Indeed, the prayers that do have the most effect on me are the ones I don't hear constantly--the seasonal songs, the parts the priest says quietly so you only hear them when you stand near the altar, and especially the midnight Paschal service. The Liturgy is made beautiful to draw people in, and it is marvelous if it's done with a good choir, but I don't have any kind of communal Zen experience such as you describe (we Orthodox, as a general rule, have a deep distrust of strong feelings). I'm pretty sure other people/children don't either, except in a temporary, evanescent way for new converts or for exceptional moments of grace. We're often reminded that "liturgy" means something like "work of the people." We're there to work at paying tribute to God. They made it nice for Him, and also to lighten the load for us a bit, but it's a job for us to work at. Also, nearly everything about the worship was specifically made to be instructive in a pre-literate society, so it's hard to say we're supposed to simply mouth and absorb passively.
Now, there is the Jesus Prayer...but that is specifically meant to be said with many, many repetitions, in solitude, stillness and silence, or the closest we can get to it, with the eyes closed. It's also not really meant for children. Kind of a complicated subject to get into, and I think dinner is imminent, so I'll leave it at that for now.
WRT prayer, hopefully this won't turn into yet another religion bash-a-thon, but if it will it's probably already too late so why not. Stand-up-and-witness events such as you describe definitely do not happen for us; the description you give sounds very protestant (i.e., alien) to me. I can't think of any analogous experience, either. The Divine Liturgy is indeed repetitive, but it's quite easy to drift off during it or during personal prayers, which are of the same general type--of course, the liturgy takes about an hour and a half, minimum, while daily prayers are around five minutes. But even the short little pledge is vulnerable to the same distraction: since the words are well-known, the lips rattle them off on autopilot while the mind thinks about anything and everything else. It's something one has to make a conscious effort not to do--even then, the effort is rarely effective, which is why we're told to make our distraction during prayer a subject for prayer itself--and I never saw any reason to make the effort with the pledge. I don't think the words I don't even pay attention to as I say them are having some hidden effect on my psyche.

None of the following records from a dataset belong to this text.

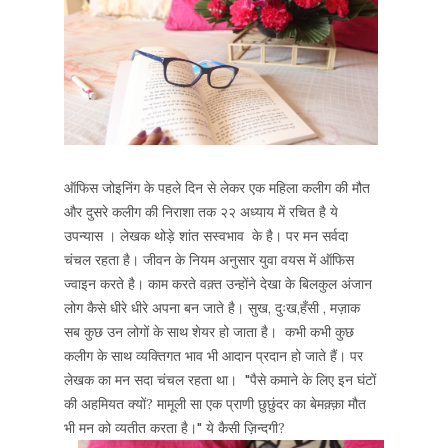
ऑफिस जोइनिंग के पहले दिन से लेकर एक महिला कलीग की मौत
और दुसरे कलीग की निराशा तक २२ अध्याय में रचित है ये
उपन्यास । लेखक थोड़े शांत सस्वभाव के है। पर मन सर्वदा
चंचल रहता है। जीवन के नियम अनुसार युवा वयस में ऑफिस
ज्वाइन करते है। काम करते वक़्त उन्होंने देखा के बिलकुल अंजान
लोग कैसे धीरे धीरे अपना बन जाते है। सुख, दुःख,हँसी , मज़ाक
सब कुछ उन लोगों के साथ शेयर हो जाता है। कभी कभी कुछ
कलीग के साथ व्यक्तिगत भाव भी आदान प्रदान हो जाते हैं। पर
लेखक का मन सदा चंचल रहता था। "पैसे कमाने के लिए इन घंटों
की अहमियत क्यों? मामूली सा एक प्राणी छुछुंदर का बेमक़्क़ा मौत
भी मन को व्यतीत करता है।" ये कैसी ज़िन्दगी?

Indeed, the prayers that do have the most effect on me are the ones I don't hear constantly--the seasonal songs, the parts the priest says quietly so you only hear them when you stand near the altar, and especially the midnight Paschal service. The Liturgy is made beautiful to draw people in, and it is marvelous if it's done with a good choir, but I don't have any kind of communal Zen experience such as you describe (we Orthodox, as a general rule, have a deep distrust of strong feelings). I'm pretty sure other people/children don't either, except in a temporary, evanescent way for new converts or for exceptional moments of grace. We're often reminded that "liturgy" means something like "work of the people." We're there to work at paying tribute to God. They made it nice for Him, and also to lighten the load for us a bit, but it's a job for us to work at. Also, nearly everything about the worship was specifically made to be instructive in a pre-literate society, so it's hard to say we're supposed to simply mouth and absorb passively.
Now, there is the Jesus Prayer...but that is specifically meant to be said with many, many repetitions, in solitude, stillness and silence, or the closest we can get to it, with the eyes closed. It's also not really meant for children. Kind of a complicated subject to get into, and I think dinner is imminent, so I'll leave it at that for now.